--- Material supplied ---
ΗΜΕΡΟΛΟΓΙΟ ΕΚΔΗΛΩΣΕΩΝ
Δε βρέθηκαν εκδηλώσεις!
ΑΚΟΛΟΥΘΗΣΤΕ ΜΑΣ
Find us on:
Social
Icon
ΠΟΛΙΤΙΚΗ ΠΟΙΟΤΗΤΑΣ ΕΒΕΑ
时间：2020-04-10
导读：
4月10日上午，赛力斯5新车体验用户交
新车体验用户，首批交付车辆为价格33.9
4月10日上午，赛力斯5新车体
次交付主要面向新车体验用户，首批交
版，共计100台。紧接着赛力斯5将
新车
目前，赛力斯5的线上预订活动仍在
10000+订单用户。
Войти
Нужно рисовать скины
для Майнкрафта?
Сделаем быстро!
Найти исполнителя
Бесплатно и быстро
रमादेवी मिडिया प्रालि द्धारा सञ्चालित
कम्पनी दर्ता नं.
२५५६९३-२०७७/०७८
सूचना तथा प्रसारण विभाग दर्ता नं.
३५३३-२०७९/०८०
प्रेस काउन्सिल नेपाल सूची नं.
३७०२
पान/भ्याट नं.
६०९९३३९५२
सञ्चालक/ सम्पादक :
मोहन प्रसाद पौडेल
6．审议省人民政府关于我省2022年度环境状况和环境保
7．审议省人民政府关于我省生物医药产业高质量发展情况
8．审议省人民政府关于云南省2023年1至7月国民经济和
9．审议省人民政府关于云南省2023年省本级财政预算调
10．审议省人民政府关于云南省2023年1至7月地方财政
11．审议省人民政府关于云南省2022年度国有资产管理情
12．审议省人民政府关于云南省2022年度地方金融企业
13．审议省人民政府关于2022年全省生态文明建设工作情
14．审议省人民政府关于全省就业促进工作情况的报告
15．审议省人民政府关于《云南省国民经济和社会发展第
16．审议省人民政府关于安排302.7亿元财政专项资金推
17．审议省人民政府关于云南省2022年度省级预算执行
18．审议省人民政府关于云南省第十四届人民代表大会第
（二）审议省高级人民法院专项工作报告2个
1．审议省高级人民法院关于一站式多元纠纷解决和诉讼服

--- Work instructions ---
Output every line of the listing exactly as written.

--- Output for this task ---
ΗΜΕΡΟΛΟΓΙΟ ΕΚΔΗΛΩΣΕΩΝ
Δε βρέθηκαν εκδηλώσεις!
ΑΚΟΛΟΥΘΗΣΤΕ ΜΑΣ
Find us on:
Social
Icon
ΠΟΛΙΤΙΚΗ ΠΟΙΟΤΗΤΑΣ ΕΒΕΑ
时间：2020-04-10
导读：
4月10日上午，赛力斯5新车体验用户交
新车体验用户，首批交付车辆为价格33.9
4月10日上午，赛力斯5新车体
次交付主要面向新车体验用户，首批交
版，共计100台。紧接着赛力斯5将
新车
目前，赛力斯5的线上预订活动仍在
10000+订单用户。
Войти
Нужно рисовать скины
для Майнкрафта?
Сделаем быстро!
Найти исполнителя
Бесплатно и быстро
रमादेवी मिडिया प्रालि द्धारा सञ्चालित
कम्पनी दर्ता नं.
२५५६९३-२०७७/०७८
सूचना तथा प्रसारण विभाग दर्ता नं.
३५३३-२०७९/०८०
प्रेस काउन्सिल नेपाल सूची नं.
३७०२
पान/भ्याट नं.
६०९९३३९५२
सञ्चालक/ सम्पादक :
मोहन प्रसाद पौडेल
6．审议省人民政府关于我省2022年度环境状况和环境保
7．审议省人民政府关于我省生物医药产业高质量发展情况
8．审议省人民政府关于云南省2023年1至7月国民经济和
9．审议省人民政府关于云南省2023年省本级财政预算调
10．审议省人民政府关于云南省2023年1至7月地方财政
11．审议省人民政府关于云南省2022年度国有资产管理情
12．审议省人民政府关于云南省2022年度地方金融企业
13．审议省人民政府关于2022年全省生态文明建设工作情
14．审议省人民政府关于全省就业促进工作情况的报告
15．审议省人民政府关于《云南省国民经济和社会发展第
16．审议省人民政府关于安排302.7亿元财政专项资金推
17．审议省人民政府关于云南省2022年度省级预算执行
18．审议省人民政府关于云南省第十四届人民代表大会第
（二）审议省高级人民法院专项工作报告2个
1．审议省高级人民法院关于一站式多元纠纷解决和诉讼服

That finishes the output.